Crimson Permanent Assurance


The Crimson Corporate University of Snerterton-Upon-Snerterton

I can’t help but be reminded of Monty Python’s Crimson Permanent Assurance – ‘people are not wearing enough hats’ – and a dead organisation that started to regain its own mind and set sail in a different direction. In my experience,  if not careful, a poorly run organisation becomes an organism that takes on its own slime-like life form – the processes and systems become its lifeline, nourished by the bureaucracy and energised by the acronym-filled emails. (Yes I really did have an email yesterday containing 19 of the buggers). The organisation starts to evolve no purpose other than to support itself. I think this for me, with the easy eyes of an outsider new to academia, is what I have observed over the last decade. Academics and administrative teams become increasingly busy with the ‘business’ of making the organisation work. Staff are now completely bamboozled with targets, surveys and key performance indicators. But I’m not sure all is lost, because the amazing thing is that when ‘enrolment’ week began last week, the buzz of excitement within the university was immense. Staff were absolutely thrilled to be meeting new students once more. Yes, well yes, because that is what we WANT an SHOULD be doing.

The future?










You can never find a futurologist when you need one, although the last time I met a futurologist he had entirely read the first paragraph on Wikipedia on the subject. Well, my crystal ball tells me that I can now see the sector fragmenting. I see the private sector jumping ahead of the game providing online content and accrediting learning. I see a university elitist group separating off from the main who attract the research funding and the high-end applicants. I see polytechnics returning to provide ‘real-life’ training for those wanting a vocational option.
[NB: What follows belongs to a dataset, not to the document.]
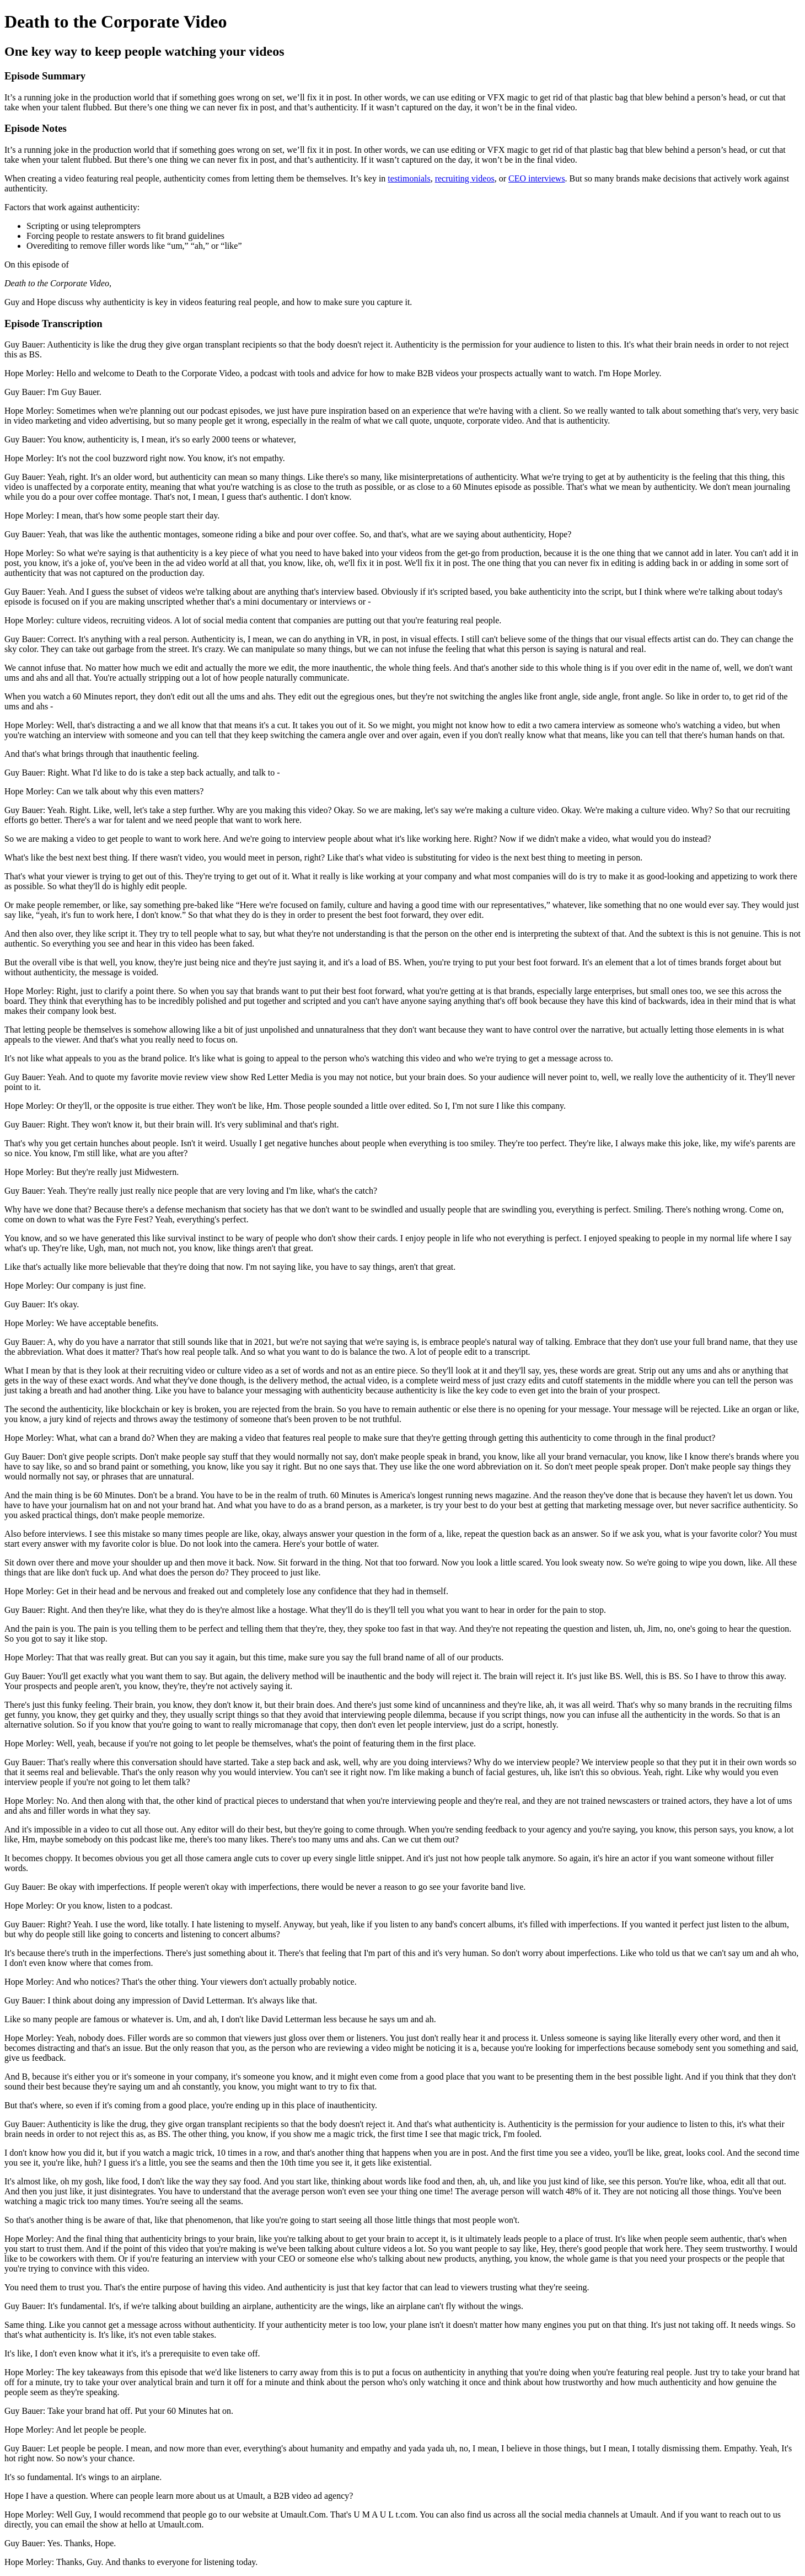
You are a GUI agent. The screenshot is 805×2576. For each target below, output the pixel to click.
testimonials (409, 178)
National Student Survey Q22

UK National Student Survey Data Question 22 – Student Satisfaction. (HEFCE, benchmarked, registered data, available: – onward).

Many people are therefore going to be very busy. But I see everyone else contributing to OPEN ONLINE LEARNING for the purpose of simply imparting their passion about various subjects to students, and for free.

So those are my gut instincts and my brain’s interpretation of the day. Although reading this now, I don’t think this IS the future. THIS IS REALLY HAPPENING NOW.